H. não consegue dormir muito bem com isto tudo que vem pensando. Os risos na mesa dos copos acerca do estado de G. levam-no a pensar-se como o responsável moral pela situação. Passará a visitar G. diariamente. Elaborará um plano com I., psicólogo há dez anos, para tirar G. do internamento. "O Basaglia ainda não chegou a Portugal"- diz I. rindo-se enquanto dá uma cábula com as características que G. deverá apresentar aos médicos, e a gradualidade com que o deverá fazer.-" Se o gajo mudar tudo de um dia para o outro ainda lhe aumentam a dose retard"- avisou rindo-se. "Um bem disposto este I...."
Durante um ano H. instruiu G. de como devia agir se quisesse sair dali. "Além de que fazeres isto que te mando é também prova para mim, que não estás mesmo maluco da cabeça!" E esse foi mesmo o problema inicial. G. demorava a compreender as questões e simplificava as instruções a ponto de as fazer perigar se postas daquela foram aos responsáveis da ala. "Se não consegues, esperamos. Se não, temos de começar tudo de novo." Começou por pôr de lado alguns medicamentos que deveria tomar.

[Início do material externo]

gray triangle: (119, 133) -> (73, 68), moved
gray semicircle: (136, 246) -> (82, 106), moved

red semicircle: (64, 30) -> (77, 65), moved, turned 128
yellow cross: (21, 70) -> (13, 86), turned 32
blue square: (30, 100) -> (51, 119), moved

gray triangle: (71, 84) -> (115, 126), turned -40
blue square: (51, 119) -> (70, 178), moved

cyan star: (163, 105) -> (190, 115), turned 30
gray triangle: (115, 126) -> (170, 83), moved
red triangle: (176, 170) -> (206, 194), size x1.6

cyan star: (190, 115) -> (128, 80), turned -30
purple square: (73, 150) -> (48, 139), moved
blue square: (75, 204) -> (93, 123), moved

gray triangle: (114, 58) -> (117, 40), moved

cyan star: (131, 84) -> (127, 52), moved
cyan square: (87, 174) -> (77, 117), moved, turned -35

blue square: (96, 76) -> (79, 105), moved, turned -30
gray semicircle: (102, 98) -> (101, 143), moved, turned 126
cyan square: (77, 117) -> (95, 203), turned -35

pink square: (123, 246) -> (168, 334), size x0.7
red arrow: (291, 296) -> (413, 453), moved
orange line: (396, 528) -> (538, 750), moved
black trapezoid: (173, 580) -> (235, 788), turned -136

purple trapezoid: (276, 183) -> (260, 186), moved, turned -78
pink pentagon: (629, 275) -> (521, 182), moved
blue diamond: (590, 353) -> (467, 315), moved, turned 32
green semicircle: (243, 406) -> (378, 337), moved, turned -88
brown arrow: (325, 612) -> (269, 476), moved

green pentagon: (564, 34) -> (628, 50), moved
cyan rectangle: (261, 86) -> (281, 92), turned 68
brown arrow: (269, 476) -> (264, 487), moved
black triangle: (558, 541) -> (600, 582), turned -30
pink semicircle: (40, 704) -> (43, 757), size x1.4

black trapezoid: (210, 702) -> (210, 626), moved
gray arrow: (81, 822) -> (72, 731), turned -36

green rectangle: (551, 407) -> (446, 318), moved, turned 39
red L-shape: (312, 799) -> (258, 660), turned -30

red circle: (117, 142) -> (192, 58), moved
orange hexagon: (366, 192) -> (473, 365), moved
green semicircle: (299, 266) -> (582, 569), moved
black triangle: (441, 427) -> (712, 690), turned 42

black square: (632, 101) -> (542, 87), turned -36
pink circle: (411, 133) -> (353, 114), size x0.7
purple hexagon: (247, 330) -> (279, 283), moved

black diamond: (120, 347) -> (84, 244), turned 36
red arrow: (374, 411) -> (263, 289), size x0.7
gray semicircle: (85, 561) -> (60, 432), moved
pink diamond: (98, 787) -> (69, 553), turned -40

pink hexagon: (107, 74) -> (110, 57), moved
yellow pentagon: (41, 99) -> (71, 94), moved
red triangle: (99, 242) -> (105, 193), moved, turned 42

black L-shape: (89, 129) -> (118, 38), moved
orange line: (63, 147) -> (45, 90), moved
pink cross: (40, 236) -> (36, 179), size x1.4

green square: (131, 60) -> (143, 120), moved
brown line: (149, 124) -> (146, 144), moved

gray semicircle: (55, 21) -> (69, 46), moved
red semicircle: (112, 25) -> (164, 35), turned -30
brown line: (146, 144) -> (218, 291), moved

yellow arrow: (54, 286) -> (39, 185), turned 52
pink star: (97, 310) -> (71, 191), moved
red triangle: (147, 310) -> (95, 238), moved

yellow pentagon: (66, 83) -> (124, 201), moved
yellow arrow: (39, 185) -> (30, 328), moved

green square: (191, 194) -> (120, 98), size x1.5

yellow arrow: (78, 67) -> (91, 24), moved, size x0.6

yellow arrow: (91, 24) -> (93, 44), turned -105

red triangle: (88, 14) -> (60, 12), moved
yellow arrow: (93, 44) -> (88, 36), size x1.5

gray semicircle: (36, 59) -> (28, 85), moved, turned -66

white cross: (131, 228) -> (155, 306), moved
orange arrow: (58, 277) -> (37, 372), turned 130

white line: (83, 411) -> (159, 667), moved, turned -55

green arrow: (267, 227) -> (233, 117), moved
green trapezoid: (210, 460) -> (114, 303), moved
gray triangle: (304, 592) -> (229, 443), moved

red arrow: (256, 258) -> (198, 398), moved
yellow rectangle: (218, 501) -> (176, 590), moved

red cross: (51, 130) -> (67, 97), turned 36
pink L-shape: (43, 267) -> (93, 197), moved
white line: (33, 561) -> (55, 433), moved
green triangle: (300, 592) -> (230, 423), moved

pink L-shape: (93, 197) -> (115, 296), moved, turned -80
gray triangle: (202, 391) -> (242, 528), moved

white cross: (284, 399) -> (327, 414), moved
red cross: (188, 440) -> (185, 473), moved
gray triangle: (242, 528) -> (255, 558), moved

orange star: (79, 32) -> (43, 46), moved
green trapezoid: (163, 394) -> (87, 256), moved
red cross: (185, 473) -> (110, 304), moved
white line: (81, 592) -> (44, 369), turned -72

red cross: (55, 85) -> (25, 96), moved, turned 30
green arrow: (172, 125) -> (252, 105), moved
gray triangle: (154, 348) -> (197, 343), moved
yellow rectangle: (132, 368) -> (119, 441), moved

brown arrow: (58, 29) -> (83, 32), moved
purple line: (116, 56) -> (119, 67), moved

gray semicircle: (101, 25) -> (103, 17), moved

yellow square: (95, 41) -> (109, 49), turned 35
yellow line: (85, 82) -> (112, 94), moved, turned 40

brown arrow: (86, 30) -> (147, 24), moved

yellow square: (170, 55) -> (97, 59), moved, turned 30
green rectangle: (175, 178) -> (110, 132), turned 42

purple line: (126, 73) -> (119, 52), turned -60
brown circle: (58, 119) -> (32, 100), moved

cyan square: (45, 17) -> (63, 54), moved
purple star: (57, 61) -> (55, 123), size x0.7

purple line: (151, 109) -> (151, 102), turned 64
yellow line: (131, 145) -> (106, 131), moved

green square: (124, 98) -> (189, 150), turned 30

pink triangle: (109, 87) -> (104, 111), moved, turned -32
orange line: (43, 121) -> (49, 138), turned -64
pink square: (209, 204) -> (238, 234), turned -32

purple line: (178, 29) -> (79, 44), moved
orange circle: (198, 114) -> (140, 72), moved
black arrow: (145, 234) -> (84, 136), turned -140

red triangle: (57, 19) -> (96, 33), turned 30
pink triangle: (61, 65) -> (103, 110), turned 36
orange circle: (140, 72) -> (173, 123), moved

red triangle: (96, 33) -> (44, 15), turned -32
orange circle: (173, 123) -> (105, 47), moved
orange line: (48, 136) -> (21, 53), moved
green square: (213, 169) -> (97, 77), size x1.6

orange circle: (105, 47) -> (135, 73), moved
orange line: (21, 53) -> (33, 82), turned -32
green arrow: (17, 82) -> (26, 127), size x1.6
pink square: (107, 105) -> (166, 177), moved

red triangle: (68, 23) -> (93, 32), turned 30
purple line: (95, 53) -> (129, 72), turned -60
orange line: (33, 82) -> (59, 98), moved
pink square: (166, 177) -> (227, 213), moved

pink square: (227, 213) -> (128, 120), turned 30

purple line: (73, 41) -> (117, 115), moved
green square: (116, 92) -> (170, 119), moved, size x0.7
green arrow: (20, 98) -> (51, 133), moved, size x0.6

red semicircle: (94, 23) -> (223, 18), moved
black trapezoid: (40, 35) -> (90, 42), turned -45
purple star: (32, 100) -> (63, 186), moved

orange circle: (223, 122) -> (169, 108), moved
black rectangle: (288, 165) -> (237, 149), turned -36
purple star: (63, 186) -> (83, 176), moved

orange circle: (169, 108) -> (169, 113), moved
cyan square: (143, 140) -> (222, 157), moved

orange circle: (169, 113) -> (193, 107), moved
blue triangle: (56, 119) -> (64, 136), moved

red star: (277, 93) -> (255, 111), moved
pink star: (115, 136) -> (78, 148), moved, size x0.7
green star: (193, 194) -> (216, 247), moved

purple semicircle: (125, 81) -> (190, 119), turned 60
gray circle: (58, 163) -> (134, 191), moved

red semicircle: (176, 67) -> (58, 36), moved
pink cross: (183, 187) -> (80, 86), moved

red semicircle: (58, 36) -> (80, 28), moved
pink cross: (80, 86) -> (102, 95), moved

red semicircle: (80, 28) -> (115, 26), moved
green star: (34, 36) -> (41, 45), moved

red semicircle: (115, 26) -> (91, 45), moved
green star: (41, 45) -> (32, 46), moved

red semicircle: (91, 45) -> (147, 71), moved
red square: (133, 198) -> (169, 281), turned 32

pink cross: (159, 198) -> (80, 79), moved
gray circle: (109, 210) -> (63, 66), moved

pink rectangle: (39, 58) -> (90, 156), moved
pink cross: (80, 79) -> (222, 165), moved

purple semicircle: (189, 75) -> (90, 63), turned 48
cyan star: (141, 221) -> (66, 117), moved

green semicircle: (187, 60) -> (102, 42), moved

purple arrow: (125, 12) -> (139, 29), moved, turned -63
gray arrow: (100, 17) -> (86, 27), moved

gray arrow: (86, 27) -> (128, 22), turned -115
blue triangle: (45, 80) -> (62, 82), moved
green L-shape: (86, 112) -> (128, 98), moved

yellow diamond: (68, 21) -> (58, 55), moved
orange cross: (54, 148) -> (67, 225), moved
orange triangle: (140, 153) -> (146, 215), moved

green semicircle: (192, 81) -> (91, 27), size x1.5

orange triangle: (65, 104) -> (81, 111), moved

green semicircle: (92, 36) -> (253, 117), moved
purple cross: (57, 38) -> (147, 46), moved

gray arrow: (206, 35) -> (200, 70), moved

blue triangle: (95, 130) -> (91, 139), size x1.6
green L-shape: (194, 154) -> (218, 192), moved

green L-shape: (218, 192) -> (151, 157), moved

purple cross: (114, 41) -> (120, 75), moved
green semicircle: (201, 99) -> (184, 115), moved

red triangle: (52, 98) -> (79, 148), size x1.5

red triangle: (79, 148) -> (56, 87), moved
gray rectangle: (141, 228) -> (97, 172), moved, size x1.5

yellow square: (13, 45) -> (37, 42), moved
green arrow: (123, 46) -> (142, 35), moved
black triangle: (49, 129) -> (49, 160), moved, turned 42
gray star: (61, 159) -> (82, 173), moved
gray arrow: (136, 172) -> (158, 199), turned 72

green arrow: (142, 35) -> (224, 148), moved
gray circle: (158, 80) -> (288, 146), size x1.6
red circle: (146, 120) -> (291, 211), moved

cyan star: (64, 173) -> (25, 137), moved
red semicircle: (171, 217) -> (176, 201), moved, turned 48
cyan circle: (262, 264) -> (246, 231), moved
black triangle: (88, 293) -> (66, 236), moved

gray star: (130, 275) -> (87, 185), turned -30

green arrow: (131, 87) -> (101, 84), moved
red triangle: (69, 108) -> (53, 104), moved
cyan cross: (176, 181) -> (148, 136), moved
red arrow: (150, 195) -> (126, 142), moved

Estratégia deveras arrojada mas imprescindível para que começasse a dormir menos de 14 horas por dia. Se fosse apanhado nessa situação, seria apenas mais uma confirmação da sua instabilidade mental. Nas consultas, G. começou a falar cada vez com menos certeza dos acontecimentos que o puseram ali, demosntrando dúvidas crescentes quanto à veracidade de uma queda de 23 andares-"Realmente agora é que estou a ver a inverosimilhança da coisa"- disse ao fim de um ano e dois meses de estratégia anti-psiquiátrica. O internamento compulsivo acabara. Por unânimidade achou-se que "o senhor G. pode ter uma vida autónoma ainda que sob vigilância periódica das nossas equipas especializadas".

"Então mas e a faca falante?! E a queda? Até já tenho dúvidas, tal era a insistência com que falavas disso." - " Ao fim deste tempo com aquela droga toda nesta cabaça, também já não sei nada!"
Foi com alegria que no jardim da cidade levou duas facadas quando se recusou a ser assaltado. Enquanto a lâmina saía da barriga pela segunda vez pensava:"Vou estudar psicologia, psiquiatria, neurologia, psicopatologia, epistemologia, ética, biologia... Tenho uma eternidade pela frente não é caríssimo assaltante?